The problem with this logic is that AI is not uniform – there are countless techniques, model configurations, design choices, and vastly different data.  What data researchers use and how they process it can make all the difference in the world.  How one trains a model, and what inputs are going to be used for training is going to be completely different across asset classes, applications and the interests of different managers.  Different market participants have different interests – e.g. compare market-makers to long-only mutual funds – they look at opportunities differently and are going to deploy technology in different ways.  Could it be profitable in both contexts?  Absolutely.  Like computers in general, AI is a tool, which depends critically on who is wielding it and how.  Not all machine-learning algorithms are created equal.

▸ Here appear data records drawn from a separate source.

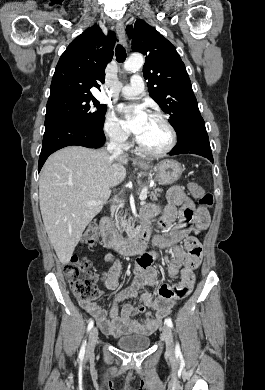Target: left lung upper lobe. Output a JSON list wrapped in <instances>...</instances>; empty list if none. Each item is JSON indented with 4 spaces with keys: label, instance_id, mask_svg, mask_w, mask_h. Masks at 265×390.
Returning <instances> with one entry per match:
<instances>
[{
    "label": "left lung upper lobe",
    "instance_id": "5c2ea615",
    "mask_svg": "<svg viewBox=\"0 0 265 390\" xmlns=\"http://www.w3.org/2000/svg\"><path fill=\"white\" fill-rule=\"evenodd\" d=\"M126 32L132 50L146 55L143 75L150 96L170 116L180 141L202 118L185 65L175 47L145 21L138 19Z\"/></svg>",
    "mask_w": 265,
    "mask_h": 390
}]
</instances>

I think what most invigorates the opposition to AI is a belief that AI is threatening human analysis and contribution – knowledge work in general.  This is not the case yet, and it is not likely any time soon.  Building AI models and processing data, takes a lot of human toil – just ask the team at Greyfeather.  Most importantly, though, machines are not self-aware even if it might be possible to fool humans into thinking that they are.  But let’s be honest about human limitations.  Any given trader, PM, investment manager - how many opportunities can they intelligently look at? Can we reasonably expect them to respond to important signals systematically and effectively?  And do so optimally?

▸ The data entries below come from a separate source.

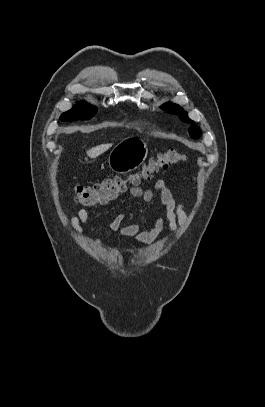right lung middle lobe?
<instances>
[{
	"instance_id": "right-lung-middle-lobe-1",
	"label": "right lung middle lobe",
	"mask_w": 265,
	"mask_h": 407,
	"mask_svg": "<svg viewBox=\"0 0 265 407\" xmlns=\"http://www.w3.org/2000/svg\"><path fill=\"white\" fill-rule=\"evenodd\" d=\"M97 112V108L89 106L86 103H78L76 107L63 113L60 117L61 121L87 120L92 118Z\"/></svg>"
}]
</instances>
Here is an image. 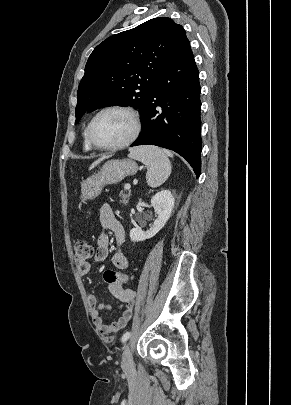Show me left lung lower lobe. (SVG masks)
Returning <instances> with one entry per match:
<instances>
[{
    "label": "left lung lower lobe",
    "mask_w": 291,
    "mask_h": 405,
    "mask_svg": "<svg viewBox=\"0 0 291 405\" xmlns=\"http://www.w3.org/2000/svg\"><path fill=\"white\" fill-rule=\"evenodd\" d=\"M200 107L199 71L186 39L154 82L141 120L144 131L131 146L156 145L173 150L188 161L198 178Z\"/></svg>",
    "instance_id": "obj_1"
}]
</instances>
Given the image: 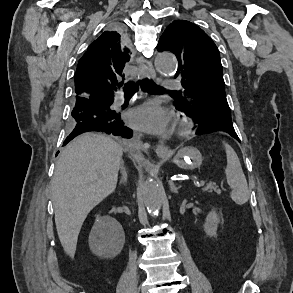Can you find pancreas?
Segmentation results:
<instances>
[{"label": "pancreas", "instance_id": "cf45deb5", "mask_svg": "<svg viewBox=\"0 0 293 293\" xmlns=\"http://www.w3.org/2000/svg\"><path fill=\"white\" fill-rule=\"evenodd\" d=\"M202 191L203 192H208V193H212V192H215L217 194H220L221 193V190L218 188V186L213 183V182H210L208 183L205 187L202 188Z\"/></svg>", "mask_w": 293, "mask_h": 293}]
</instances>
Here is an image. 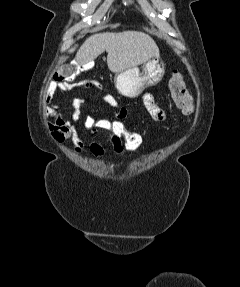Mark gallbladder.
<instances>
[{
  "mask_svg": "<svg viewBox=\"0 0 240 287\" xmlns=\"http://www.w3.org/2000/svg\"><path fill=\"white\" fill-rule=\"evenodd\" d=\"M64 73H65V74L75 75V74H76V70H75L74 68H72L71 70H70V69L68 70V69L66 68V69L64 70Z\"/></svg>",
  "mask_w": 240,
  "mask_h": 287,
  "instance_id": "bac80fb5",
  "label": "gallbladder"
}]
</instances>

The debate on AI and investment management is really the “Efficient Markets” debate masquerading as something else.  The line of reasoning used by AI sceptics is quite similar to those who refuse to acknowledge the drawbacks of the efficient market hypothesis, i.e. that market prices reflect all relevant information about a security.  Empirical evidence, both published and unpublished, along with recorded market history – the irrational bubbles and severe crashes, makes this argument untenable from our perspective.  We certainly don’t mind though that much of academia along with other practitioners continue to believe in the EMH.  I say believe, because it is an act of faith at this point.